Dr Mishra starts briefing me about the steps taken by the hospital to prevent the spread of the virus while treating incoming patients. She is calm and collected as she gives me the information. As the briefing on preparations is about to be done, she starts getting frantic calls about where and how to keep the three people in quarantine. Dr Mishra is now struggling between the interview and incessant phone calls with the ambulance drives, the CDO, and hospital staff.

Just as she is done coordinating between various persons on the phone, a representative from the local tailor knocks her door with some samples of the locally sewn PPE. They are a two-piece garment, just like a single-person raincoat. That is not the design she had sent to the tailor. She reminds the representative about her jumpsuit-like design, returns the samples, and requests for another batch as soon as possible.

Another series of phone calls distract her yet again.

Keeping her phone down she lets out a contended broad smile and says, “It is a stressful time of course, but I am not allowed to say that because a lot of people’s hopes are dependent upon me. By being in this chair, I have no option but to stay positive even during the time of crisis.”

Dr Mishra says healthcare workers at the hospital are scared for their own wellbeing mostly due to the lack of protective gears (PPE, masks, gloves, goggles) but also because of the misinformation that some online news portals have been disseminating. She says, “At this time, the government should use the media in a right way so that factual information is circulated to the citizens. Even doctors here are scared due to the lack of accurate data regarding COVID-19.”

A mother of two, Dr Mishra says even her youngest kid avoids her request for cuddles when she reaches home after a long and tiring day at the hospital. “When I reach home, I try my best to stay away from work-related stress. I have to answer my phone calls, but that’s it. It is crucial that I give myself some time and space at home so that I am ready to handle the stressful work environment the next day,” she says.

Dr Dikshanta Pokhrel, of Post-mortem ward at Koshi Hospital says, “We are scared because we haven’t been provided with protective gears. We’ve been using home-made PPE as of yet. The availability of PPE would have boosted our self-confidence, but that’s not happening. Imagine what would happen if soldiers fighting in the frontline of a war were sent without guns and other weapons. How would they feel, how would they fight? Our situation is like those soldiers without weapons.”

Amid a global pandemic when healthcare institutions have been stretched to their capacity’s limit, ignoring the needs and safety of healthcare workers is certain to consequently hamper public health. Their psychosocial health is also equally important. “Even healthcare professionals are in need of counselling at the moment. Every day, I council my staffs in the morning before I begin my work,” says Dr Mishra.
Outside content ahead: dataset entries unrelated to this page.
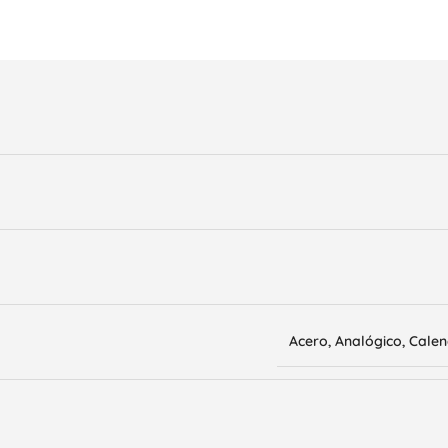
Acero
,
Analógico
,
Calen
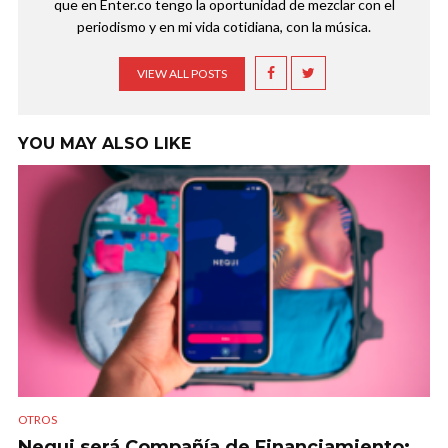
que en Enter.co tengo la oportunidad de mezclar con el
periodismo y en mi vida cotidiana, con la música.
VIEW ALL POSTS
YOU MAY ALSO LIKE
OTROS
Nequi será Compañía de Financiamiento:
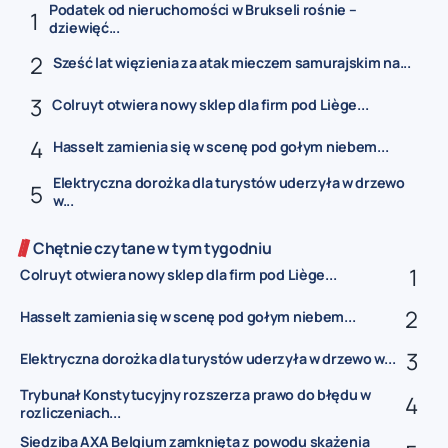
Podatek od nieruchomości w Brukseli rośnie –
dziewięć...
Sześć lat więzienia za atak mieczem samurajskim na...
Colruyt otwiera nowy sklep dla firm pod Liège...
Hasselt zamienia się w scenę pod gołym niebem...
Elektryczna dorożka dla turystów uderzyła w drzewo
w...
Chętnie czytane w tym tygodniu
Colruyt otwiera nowy sklep dla firm pod Liège...
Hasselt zamienia się w scenę pod gołym niebem...
Elektryczna dorożka dla turystów uderzyła w drzewo w...
Trybunał Konstytucyjny rozszerza prawo do błędu w
rozliczeniach...
Siedziba AXA Belgium zamknięta z powodu skażenia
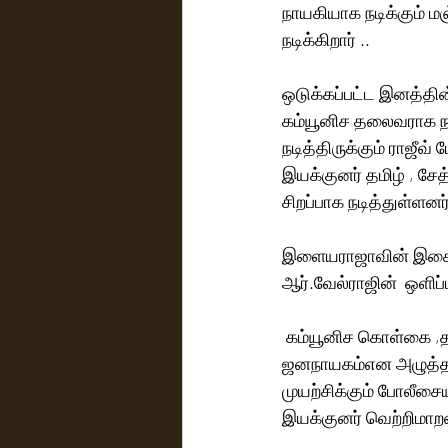
நாயகியாக நடிக்கும் ம
நடிக்கிறார் .. 
ஒடுக்கப்பட்ட இனத்த
கம்யூனிச தலைவராக நட
நடித்திருக்கும் ராஜீவ
இயக்குனர் தமிழ் , ச
சிறப்பாக நடித்துள்ளனர்
இளையராஜாவின் இசையி
ஆர்.வேல்ராஜின்  ஒளிப்ப
 கம்யூனிச கொள்கை ,தா
ஜனநாயகம்என அழுத்தம
முயற்சிக்கும் போலீச
இயக்குனர் வெற்றிமாற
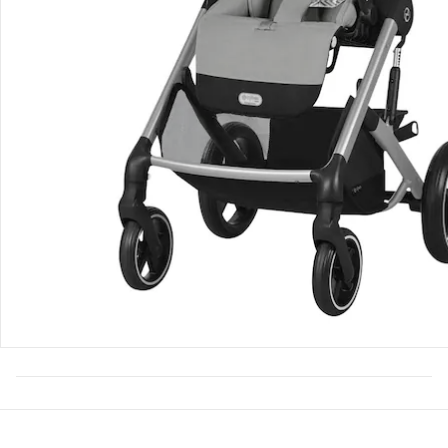
UVP 749,90 €
508,99 €
Produktbeschreibung
Produktdetails
Hinweise, Siegel & Hersteller
Bewertungen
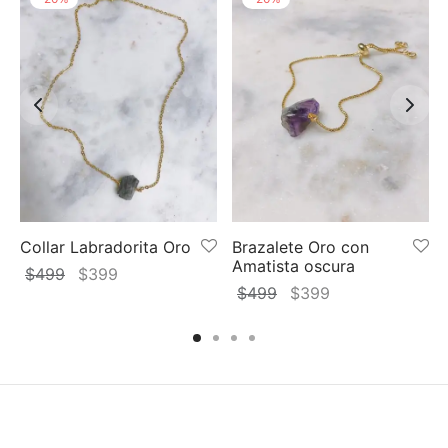
Collar Labradorita Oro
Brazalete Oro con
Amatista oscura
El
El
$
499
$
399
El
El
$
499
$
399
precio
precio
precio
precio
original
actual
original
actual
era:
es:
era:
es:
$499.
$399.
$499.
$399.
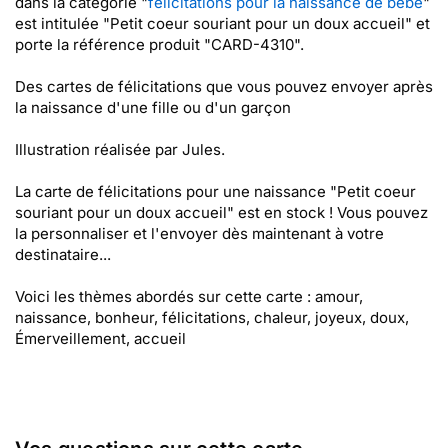
dans la catégorie "
félicitations pour la naissance de bébé
"
est intitulée "Petit coeur souriant pour un doux accueil" et
porte la référence produit "CARD-4310".
Des cartes de félicitations que vous pouvez envoyer après
la naissance d'une fille ou d'un garçon
Illustration réalisée par Jules.
La carte de félicitations pour une naissance "Petit coeur
souriant pour un doux accueil" est en stock ! Vous pouvez
la personnaliser et l'envoyer dès maintenant à votre
destinataire...
Voici les thèmes abordés sur cette carte : amour,
naissance, bonheur, félicitations, chaleur, joyeux, doux,
Émerveillement, accueil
“Though the central government issued a strategy to fight this battle, the strategy is not concrete. Despite coordination from the local and provincial levels, there still are loopholes that the government has overlooked. There is no chain of command. Lack of coordination as well as a focal person to deal with technical matters has given me the most difficult time,” she says.

When asked if the hospital and herself are ready to handle if a patient tests COVID-19 positive, Dr Mishra says, “I believe we can handle it. We are doctors and it is our duty to save lives. But I would not force my hospital staff to treat such a patient if they are not given proper safety gears. The life and wellbeing of healthcare workers are also equally important.”

“We should stay positive and well-informed. If contact tracing is done and the number of cases don’t drastically increase within the next 7-10 days, I’m sure things will go back to normal soon. It is important that all of us embrace positivity at the moment,” concludes a hopeful Dr Mishra.